Showing posts with label fair. Show all posts
Showing posts with label fair. Show all posts

Sunday, May 03, 2015

A very Luxembourgish Easter

Much of the time, I hardly feel like I have an Exotic Boyfriend™ at all. He understands and speaks English so well that there's no scope for those cutsey mistakes and understandings you often hear about (barring the occasional habit of saying "bowel" when he means "bowl"). But one good thing about having an Exotic Boyfriend™ is learning about traditions in another culture. Or teaching him about your traditions. Or, in this case, telling him about traditions in a third country and he doesn't believe you.

When we had our first Easter together last year, we had only been dating for just over a month, and he decided to torture me by inviting me to Easter lunch with his entire family - cousins, aunt, uncle, grandma, brother, mum, the works.
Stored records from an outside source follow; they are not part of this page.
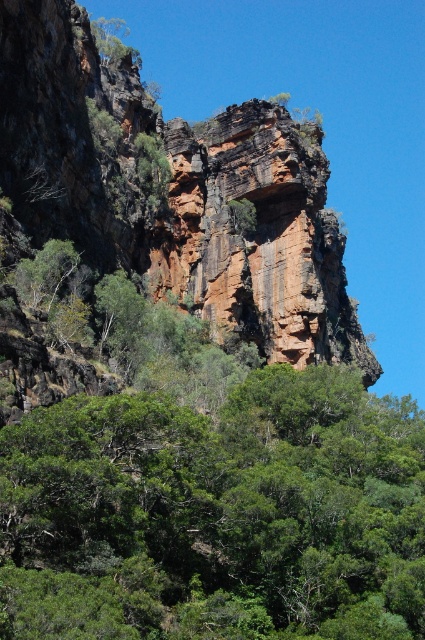 Question: Among these points, which one is nearest to the camera?

Choices:
 (A) (376, 509)
 (B) (96, 29)

Answer: (A)

Question: Is green leafy tree at center positioned before green leafy tree at upper left?

Choices:
 (A) yes
 (B) no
He claims this was being nice, as otherwise I would have spent Easter alone in my dank apartment, probably scrubbing a fresh pee stain off the couch (probably true), but it was all kinds of horrifying for someone as socially awkward as myself. Anyway, the point of this is way back then, I told him that in France, Easter Eggs are brought by church bells, not the Easter Bunny, and he didn't believe me. I'm not sure why, as on one of our first dates I was famously proven right on the fact that there are about a million feral camels in Australia (or, rather, there used to be - apparently they've gotten quite killy on the feral camel front in recent years (and the refugee front, badoom tissh), but that wasn't the part of the fact that was in dispute, so victory was still mine). So anyway, I was probably trying to pretend to be a good girlfriend and repress the part of me that likes to be proven right at all costs, and the matter was apparently dropped. Until this year, when I brought it up again, and he still wouldn't believe me until we watched a really frustratingly slow YouTube video on the subject.

He brought it up at this year's Easter dinner, and his Grandma informed us of the rest of the story from the Luxembourgish point of view, which is that the church bells do indeed fly away to Rome to confess their sins (really, how much can you get up to as a bell?) and, furthermore, while they're gone, kids go around the villages making a racket with wooden rattles and so forth and sing a little song, to make up for the missing noise of the church bells.  They then have the effrontery to demand money for the task of annoying everyone for the past few days. Which makes me extra happy that we were in Germany, not Luxembourg, in the days leading up to Easter.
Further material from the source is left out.